En España noté sorpresa frente a las catástrofes de los
últimos meses, como si la Argentina fuese una especie de Gregorio Samsa,
el personaje de La metamorfosis, de Franz Kafka, que un día amanece,
tras un sueño intranquilo, convertido en un monstruoso insecto. El país
rico que despierta abruptamente pobre y siniestro.
Pero no fue así. Quienes quieran entender a la Argentina a través
de Kafka deben buscar otra obra, El proceso (¿casualmente?). Una opción,
más divertida, es mirar la película Nueve reinas como documento
de la actualidad. En esa pequeña historia está la carga genética
del modelo económico argentino, y acaso del actual capitalismo de casino:
concentración, corrupción y mentiras.
¿Tiene España algo que ver con esa economía perversa? Cuentan
que el presidente Eduardo Duhalde le dijo al presidente José María
Aznar acerca de las privatizaciones, en charla telefónica: 'Los negociadores
españoles fueron muy buenos; los argentinos, muy malos, o todos, muy
corruptos'. Dejo a criterio del lector ese razonamiento, cuyos tres escalones
acaso sean ciertos.
Pero también en España, he visto, se duda sobre la nacionalidad
de las empresas. Lo comprobé tanto en conversaciones catedráticas
como en diálogos callejeros. Ya se sabe: atribuirle una bandera o una
patria a los capitales es una superstición. Eso mismo permite que ningún
argentino, creo, confunda a las llamadas 'empresas españolas' con 'España'
o con 'los españoles'.
Toda esta desventura está reflejando otra desaparición: la de
la política. Cuando la política no regula, regulan los monopolios.
Cuando los altos funcionarios españoles o argentinos se comportan como
gerentes de empresas, hay algo que no funciona. El dilema para España
podría ser: permitir que su política se reduzca a defender la
rentabilidad inmediata que le exigen estos capitales misteriosos (serruchando
así la rama sobre la que se asienta el propio negocio), o buscar un proyecto
iberoamericano que permita crear futuro. Y recuperar el capital más escurridizo,
sutil y valioso de esta época: la confianza.
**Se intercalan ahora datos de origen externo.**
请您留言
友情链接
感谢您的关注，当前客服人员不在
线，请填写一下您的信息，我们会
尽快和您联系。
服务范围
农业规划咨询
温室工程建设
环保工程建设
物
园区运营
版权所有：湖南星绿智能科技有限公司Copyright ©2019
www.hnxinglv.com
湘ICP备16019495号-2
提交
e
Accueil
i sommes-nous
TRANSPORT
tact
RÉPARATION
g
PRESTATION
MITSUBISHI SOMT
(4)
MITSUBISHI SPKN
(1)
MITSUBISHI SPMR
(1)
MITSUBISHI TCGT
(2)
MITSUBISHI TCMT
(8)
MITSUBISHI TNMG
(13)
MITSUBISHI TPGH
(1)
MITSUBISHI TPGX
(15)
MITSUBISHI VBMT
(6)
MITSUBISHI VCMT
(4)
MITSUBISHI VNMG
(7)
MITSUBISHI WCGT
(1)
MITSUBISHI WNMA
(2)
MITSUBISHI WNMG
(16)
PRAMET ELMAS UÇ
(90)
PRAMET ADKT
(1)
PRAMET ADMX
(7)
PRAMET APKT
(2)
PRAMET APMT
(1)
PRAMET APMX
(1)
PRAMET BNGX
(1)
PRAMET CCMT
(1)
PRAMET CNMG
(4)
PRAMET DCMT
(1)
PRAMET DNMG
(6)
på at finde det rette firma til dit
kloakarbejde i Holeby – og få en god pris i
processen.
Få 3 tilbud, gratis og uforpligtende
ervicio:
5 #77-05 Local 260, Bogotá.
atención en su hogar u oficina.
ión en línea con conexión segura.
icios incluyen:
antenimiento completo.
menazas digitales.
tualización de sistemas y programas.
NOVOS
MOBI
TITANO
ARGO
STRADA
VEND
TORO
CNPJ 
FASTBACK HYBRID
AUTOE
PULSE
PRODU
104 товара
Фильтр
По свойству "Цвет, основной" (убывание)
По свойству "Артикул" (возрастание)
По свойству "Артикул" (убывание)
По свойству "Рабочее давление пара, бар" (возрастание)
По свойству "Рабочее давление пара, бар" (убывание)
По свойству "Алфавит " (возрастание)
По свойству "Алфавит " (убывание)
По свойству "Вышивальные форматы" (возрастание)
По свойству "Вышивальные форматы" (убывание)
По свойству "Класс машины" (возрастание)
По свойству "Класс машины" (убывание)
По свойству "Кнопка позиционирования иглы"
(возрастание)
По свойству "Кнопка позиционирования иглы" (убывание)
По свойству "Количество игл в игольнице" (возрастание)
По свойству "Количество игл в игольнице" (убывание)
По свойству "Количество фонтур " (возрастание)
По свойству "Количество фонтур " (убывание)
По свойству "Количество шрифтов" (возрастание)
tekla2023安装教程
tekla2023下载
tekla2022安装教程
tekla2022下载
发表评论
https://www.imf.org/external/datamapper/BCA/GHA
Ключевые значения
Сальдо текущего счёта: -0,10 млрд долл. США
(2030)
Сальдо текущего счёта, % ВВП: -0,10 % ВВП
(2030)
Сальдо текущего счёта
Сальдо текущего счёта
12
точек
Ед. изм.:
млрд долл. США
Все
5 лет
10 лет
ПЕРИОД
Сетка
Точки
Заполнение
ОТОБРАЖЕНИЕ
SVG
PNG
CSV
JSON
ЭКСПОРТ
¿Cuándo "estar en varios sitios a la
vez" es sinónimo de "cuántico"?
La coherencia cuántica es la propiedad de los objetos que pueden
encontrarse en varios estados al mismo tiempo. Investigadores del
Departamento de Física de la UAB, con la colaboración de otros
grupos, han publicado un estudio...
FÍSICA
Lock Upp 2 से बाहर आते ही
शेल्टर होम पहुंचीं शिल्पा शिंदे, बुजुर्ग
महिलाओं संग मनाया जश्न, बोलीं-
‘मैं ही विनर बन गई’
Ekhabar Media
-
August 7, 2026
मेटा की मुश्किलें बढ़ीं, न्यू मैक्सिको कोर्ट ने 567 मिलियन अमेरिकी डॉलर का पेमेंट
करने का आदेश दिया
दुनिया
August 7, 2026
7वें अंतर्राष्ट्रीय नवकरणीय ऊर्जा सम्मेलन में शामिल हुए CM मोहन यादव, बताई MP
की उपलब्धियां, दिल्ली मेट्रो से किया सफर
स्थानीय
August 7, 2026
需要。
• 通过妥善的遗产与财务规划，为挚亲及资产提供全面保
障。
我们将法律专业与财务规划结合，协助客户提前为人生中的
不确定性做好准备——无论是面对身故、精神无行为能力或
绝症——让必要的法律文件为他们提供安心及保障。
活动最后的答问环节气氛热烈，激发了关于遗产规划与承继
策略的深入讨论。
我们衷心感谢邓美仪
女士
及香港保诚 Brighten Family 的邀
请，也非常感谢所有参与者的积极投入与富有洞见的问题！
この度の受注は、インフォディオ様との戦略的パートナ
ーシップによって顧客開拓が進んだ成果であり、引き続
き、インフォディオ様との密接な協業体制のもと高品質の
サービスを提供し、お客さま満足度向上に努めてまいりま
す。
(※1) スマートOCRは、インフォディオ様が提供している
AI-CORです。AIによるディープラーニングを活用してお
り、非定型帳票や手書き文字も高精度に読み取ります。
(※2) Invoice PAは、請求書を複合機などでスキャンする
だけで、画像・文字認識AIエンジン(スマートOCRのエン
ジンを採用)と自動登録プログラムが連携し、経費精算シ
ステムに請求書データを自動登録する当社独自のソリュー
Otra opción es que España mire de lejos, como incontaminada por
el enigma argentino, que nadie sabe cómo se resolverá. Si culminará
la miseria planificada o la profundizará. ¿Kafka y Walsh son los únicos
cronistas posibles de esta historia? ¿El desenlace será tan inesperado
como el de Nueve reinas?
Lo que nadie sabe tampoco es si el comienzo de este anticuento no es en realidad
un cierre triste, solitario y final que debería leerse así: había
una vez un país llamado Argentina.
Sergio Ciancaglini es escritor y periodista argentino, dos veces ganador
del Premio Rey de España de prensa escrita y autor de La revolución
del sentido común (Ed. Suramericana).